- Problem description -
Once the pictures are set aside, print the records that follow exactly as written.

- Data in this exercise -
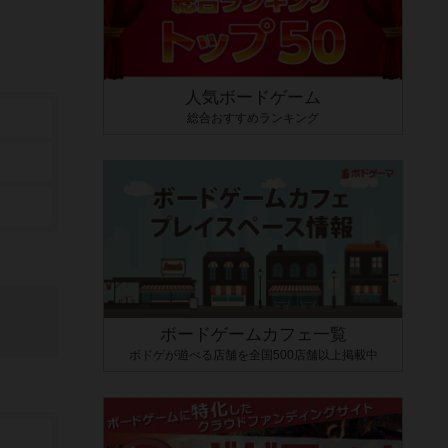
人気ボードゲーム
総合おすすめランキング
ボードゲームカフェ一覧
ボドゲが遊べる店舗を全国500店舗以上掲載中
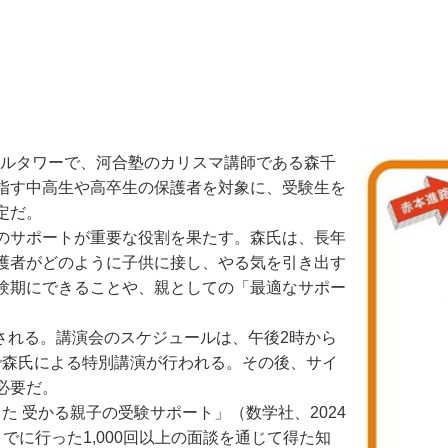
エルタワーで、河合塾のカリスマ講師である森千
指す中高生や高卒生の保護者を対象に、受験生を
定だ。
のサポートが重要な役割を果たす。森氏は、長年
護者がどのように子供に接し、やる気を引き出す
験期にできることや、親としての「最適なサポー
される。講演会のスケジュールは、午後2時から
まで森氏による特別講演が行われる。その後、サイ
必要だ。
た 受かる親子の受験サポート」（数学社、2024
に行った1,000回以上の面談を通じて得た知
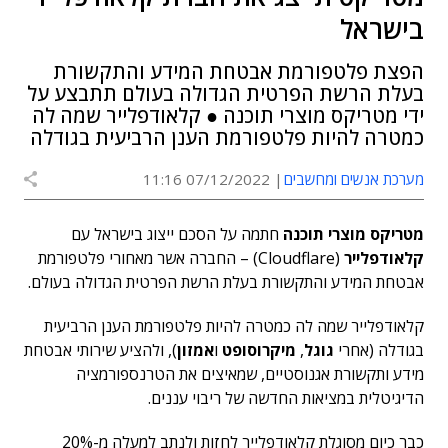
בישראל
הפצת פלטפורמת אבטחת המידע והתקשורת
בעלת הרשת הפרטית הגדולה בעולם תתבצע על
ידי מטריקס מוצרי תוכנה ● קלאודפלייר שמה לה
כמטרה להיות פלטפורמת הענן הרביעית בגודלה
מערכת אנשים ומחשבים
07/12/2022 11:16
מטריקס מוצרי תוכנה
חתמה על הסכם ייצוג בישראל עם
קלאודפלייר
(Cloudflare) – החברה אשר מאחורי פלטפורמת
אבטחת המידע והתקשורת בעלת הרשת הפרטית הגדולה בעולם.
קלאודפלייר שמה לה כמטרה להיות פלטפורמת הענן הרביעית
בגודלה (אחרי
גוגל
,
מיקרוסופט
ו
אמזון
), ולהציע שירותי אבטחת
מידע ותקשורת אגנוסטיים, שמאיצים את הטרנספורמציה
הדיגיטלית במציאות החדשה של ריבוי עננים.
כבר כיום מסוגלת קלאודפלייר לחזות ולנתב למעלה מ-20%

- Worked solution -
人気ボードゲーム
総合おすすめランキング
ボードゲームカフェ一覧
ボドゲが遊べる店舗を全国500店舗以上掲載中
エルタワーで、河合塾のカリスマ講師である森千
指す中高生や高卒生の保護者を対象に、受験生を
定だ。
のサポートが重要な役割を果たす。森氏は、長年
護者がどのように子供に接し、やる気を引き出す
験期にできることや、親としての「最適なサポー
される。講演会のスケジュールは、午後2時から
まで森氏による特別講演が行われる。その後、サイ
必要だ。
た 受かる親子の受験サポート」（数学社、2024
に行った1,000回以上の面談を通じて得た知
בישראל
הפצת פלטפורמת אבטחת המידע והתקשורת
בעלת הרשת הפרטית הגדולה בעולם תתבצע על
ידי מטריקס מוצרי תוכנה ● קלאודפלייר שמה לה
כמטרה להיות פלטפורמת הענן הרביעית בגודלה
מערכת אנשים ומחשבים
07/12/2022 11:16
מטריקס מוצרי תוכנה
חתמה על הסכם ייצוג בישראל עם
קלאודפלייר
(Cloudflare) – החברה אשר מאחורי פלטפורמת
אבטחת המידע והתקשורת בעלת הרשת הפרטית הגדולה בעולם.
קלאודפלייר שמה לה כמטרה להיות פלטפורמת הענן הרביעית
בגודלה (אחרי
גוגל
,
מיקרוסופט
ו
אמזון
), ולהציע שירותי אבטחת
מידע ותקשורת אגנוסטיים, שמאיצים את הטרנספורמציה
הדיגיטלית במציאות החדשה של ריבוי עננים.
כבר כיום מסוגלת קלאודפלייר לחזות ולנתב למעלה מ-20%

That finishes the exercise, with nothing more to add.